Egli appare in tutti racconti tradizionali della storia britannica a partire da Gildas, seguito da Beda e da Nennio, fino a Goffredo di Monmouth. In tutti i testi, differenti per particolari, Vortigern è disegnato come un uomo malvagio e prepotente, infido e sleale. E tutti concordano sulla sua responsabilità nell’aver invitato i mercenari Sassoni su suolo britannico.
Di fatto la presenza germanica in Britannia sarebbe iniziata molto prima, visto che truppe ausiliarie germaniche erano presenti nell’isola già nel I e II secolo, come archeologicamente provato da ritrovamenti di villaggi di stile germanico sulle rive del Tamigi e datate al II secolo. Nel 446 i Britanni si rivolsero al generale Ezio perché li aiutasse contro i Sassoni e nel 577 fu combattuta la battaglia di Dyrham, dopo la quale città come Bath, Cirencester e Gloucester caddero in mano ai Sassoni, che giunsero così a occupare la costa occidentale della Britanna. Fu proprio tra la fine del V e l’inizio del VI secolo che molti Britanni fuggirono in Armorica, che da loro prese il nome di Bretagna. È proprio in questo periodo, inoltre, che da molti studiosi viene collocata la figura di Re Artù.

Merlino spiega a Vortigern il mistero della demolizione della torre: la presenza dei due draghi nel lago sotterraneo sotto di essa.

Merlino spiega a Vortigern il mistero della demolizione della torre: la presenza dei due draghi nel lago sotterraneo sotto di essa.

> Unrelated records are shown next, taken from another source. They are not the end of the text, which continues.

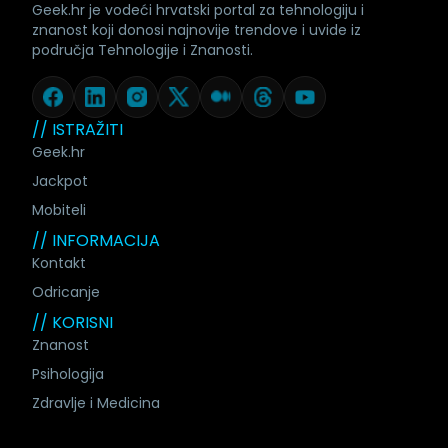
Geek.hr je vodeći hrvatski portal za tehnologiju i
znanost koji donosi najnovije trendove i uvide iz
područja Tehnologije i Znanosti.
// ISTRAŽITI
Geek.hr
Jackpot
Mobiteli
// INFORMACIJA
Kontakt
Odricanje
// KORISNI
Znanost
Psihologija
Zdravlje i Medicina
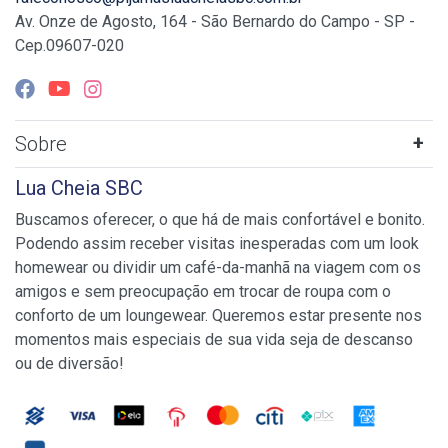
Av. Onze de Agosto, 164 - São Bernardo do Campo - SP -
Cep.09607-020
Sobre
Lua Cheia SBC
Buscamos oferecer, o que há de mais confortável e bonito.
Podendo assim receber visitas inesperadas com um look
homewear ou dividir um café-da-manhã na viagem com os
amigos e sem preocupação em trocar de roupa com o
conforto de um loungewear. Queremos estar presente nos
momentos mais especiais de sua vida seja de descanso
ou de diversão!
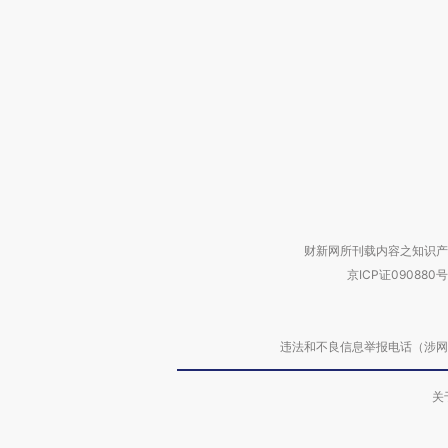
财新网所刊载内容之知识产
京ICP证090880号
违法和不良信息举报电话（涉网络暴力有
关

E’ sempre tra i miti di Vortigern, inoltre, che viene introdotta la figura di Merlino. Lo fa Goffredo di Monmouth nella sua Historia Regum Britanniae narrando l’episodio dei due draghi, uno bianco e uno rosso, che lottano all’interno del monte su cui Vortigern tenta invano di erigere una torre; questa viene demolita ogni notte da scosse costanti del suolo. Merlino svela l’esistenza dei draghi, spiegando a Vortigern il motivo dei suoni e dei terremoti.

 

Il popolo Woad

Una Ginevra dipinta col guado (woad)

Una Ginevra dipinta col guado (woad)

Il popolo Woad che nel film viene guidato da Merlino e Ginevra è un popolo che, con questo nome, non esiste sui libri di storia, ma ci pare di intendere che derivi da una commistione di diversi elementi che cercheremo di dipanare.
Woad è il termine inglese per la pianta del guado (Isatis tinctoria), che fa parte delle cosiddette piante da blu
insieme al guado cinese e la persicaria dei tintori. E’ stata a lungo utilizzata per tingere filati naturali, dando un colore indaco molto persistente.
Secondo Cesare, gli abitanti della Britannia, i Britanni appunto, erano soliti colorarsi il volto e il corpo proprio con l’estratto blu di questa pianta.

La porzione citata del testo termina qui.